Twitter started as an internal project within the podcasting company Odeo. Jack Dorsey, and engineer, had long been interested in status updates. Jack developed the idea, along with Biz Stone, and the first prototype was built in two weeks in March 2006 and launched publicly in August of 2006. The service grew popular very quickly and it soon made sense for Twitter to move outside of Odea. In May 2007, Twitter Inc was founded.
Our engineering team works with a web application framework called Ruby on Rails. We all work on Apple computers except for testing purposes.
We built Twitter using Ruby on Rails because it allows us to work quickly and easily--our team likes to deploy features and changes multiple times per day. Rails provides skeleton code frameworks so we don't have to re-invent the wheel every time we want to add something simple like a sign in form or a picture upload feature.
There are a few ways that Twitter makes money. We have licensing deals in place with Google, Yahoo!, and Microsoft's Bing to give them access to the "firehose" - a stream of tweets so that they can more easily incorporate those tweets into their search results.
In Summer 2010, we launched our Promoted Tweets product.

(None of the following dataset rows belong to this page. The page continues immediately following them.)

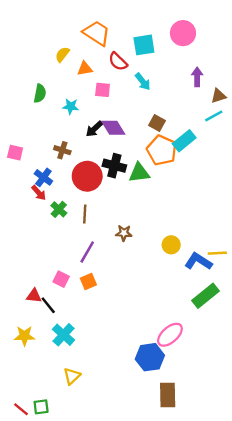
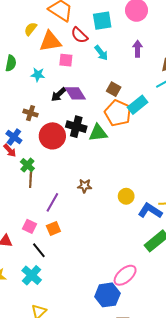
orange triangle: (85, 69) -> (50, 41), size x1.6
purple arrow: (197, 77) -> (138, 49), moved
brown line: (85, 214) -> (31, 180), moved
black line: (48, 305) -> (39, 250), moved

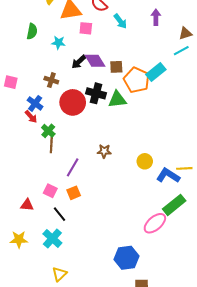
brown square: (114, 89) -> (116, 67), moved, turned -32
pink ellipse: (125, 275) -> (155, 223), moved

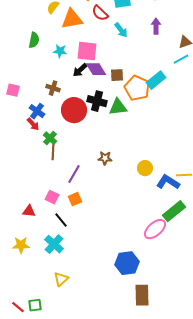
pink square: (86, 28) -> (87, 51), moved, size x1.5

Promoted Tweets are a special kind of tweet which appear at the top of search results within Twitter.com, if a company has bid on that keyword. Unlike search results in search engines, Promoted Tweets are normal tweets from a business, so they are as interactive as any other tweet - you can @reply, favorite or retweet a Promoted Tweet.
At the same time, we launched Promoted Trends, where companies can place a trend (clearly marked Promoted) within Twitter's Trending Topics. These are especially effective for upcoming launches, like a movie or album release.
Lastly, we started a Twitter account called @earlybird where we partner with other companies to provide users with a special, short-term deal. For example, we partnered with Virgin America for a special day of fares on Virginamerica.com that were only accessible through the link in the @earlybird tweet.
What's next for Twitter?
We continue to focus on building a product that provides value for users.